Unstable connection to core (Win10)

Help, @support! My roon remotes keep dropping their connection to my Roon Server. It will connect, then drop, then connect again, then drop in a constant cycle. I’m not sure if it’s a problem with the server or with the router. Roon 1.3 ran just great with this same hardware and network infrastructure all last year. How do I troubleshoot this?

I’ve changed the Win10 network from Public to Private and turned off the Norton firewall, but the problem is still happening.

Here’s the core software:

  • Windows 10 Pro 64-bit (recent clean install)
  • Roon 1.4 64bit build 300
  • Norton Security Suite (turning firewall off doesn’t help)

Here’s the core hardware:

  • Core i7 2600k 3.4ghz (2nd gen)
  • 8GB RAM
  • 480GB SSD system drive
  • 1.3TB HDD file storage drive
  • 1Gbps Ethernet connection


  • ASUS RT-AC68U router (latest firmware)
  • 1Gbps to server
  • 2.4Ghz and/or 5Ghz to remotes


  • iPhone 8 Plus
  • Nexus 7 (2013)

Here’s a screen capture video of what happens when I try to manually re-connect in the remote app:

Thank you for the report and sharing your feedback with us @Andy_Spinks. The insight is appreciated and sorry to hear of the troubles.

Moving forward, during your troubleshooting of this behavior have you tried…

  • Reinstalling the application on the mentioned remote devices?

  • Rebooting not only your core machine but also any relevant networking hardware (i.e router, switches, etc)?

Additional tests…

TEST #1:

  1. Shut down your Core
  2. Open Roon on your Remote
    (Tip: If you are using a iphone, make sure you keep it awake)
  3. Roon should be on the “Searching For Core” screen
  4. Start up the Core

TEST #2:

  1. Start up your Core
  2. Open Roon on your Remote
    (Tip: If you are using a iphone, make sure you keep it awake)
  3. Kill the Roon app
    (Tip: If you are using Android please go to Settings > Apps > Roon > Force Stop)
  4. Restart Roon on on your Remote


Please uninstall it. Completely.
Reboot, try again for some while.
You can reinstall it later if you need to.

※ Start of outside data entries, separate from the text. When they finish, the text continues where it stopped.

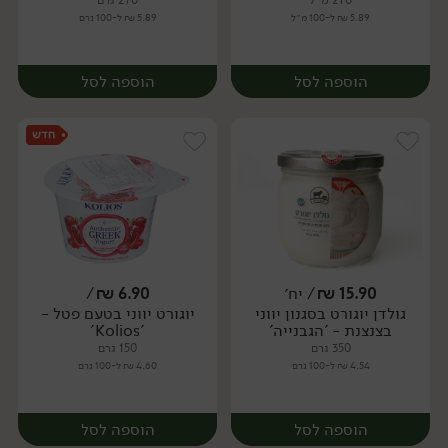
270 מ״ל
270 גרם
5.89 ₪ ל-100 מ״ל
5.89 ₪ ל-100 גרם
הוספה לסל
הוספה לסל
15.90
₪
/ יח׳
6.90
₪
/
גולדן יוגורט בסגנון יווני
יוגורט יווני בטעם פטל -
יח׳
יח׳
בצנצנת - 'הגבנייה'
'Kolios'
350 גרם
150 גרם
4.54 ₪ ל-100 גרם
4.60 ₪ ל-100 גרם
הוספה לסל
הוספה לסל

I tried a great number of things, including doing another clean install of Windows 10 (this time without Norton or any other software except Roon), resetting my router to factory settings, replacing & removing the switch in between my router and core, running the core on WiFi, etc., etc.

Some of these things seemed help, but the problem came back. Here is the change that seems (so far) to have finally resolved the problem: Turning off the thing in netplwiz which automatically logs in on startup. It seems that somehow this was gumming up the works and making lots of things (including Remote Desktop and sometimes even a hands-on unlocking of the desktop) act squirrelly. After re-checking the option in netplwiz to require a password, restarting, and logging in normally, the connection to the core has been stable for a few hours.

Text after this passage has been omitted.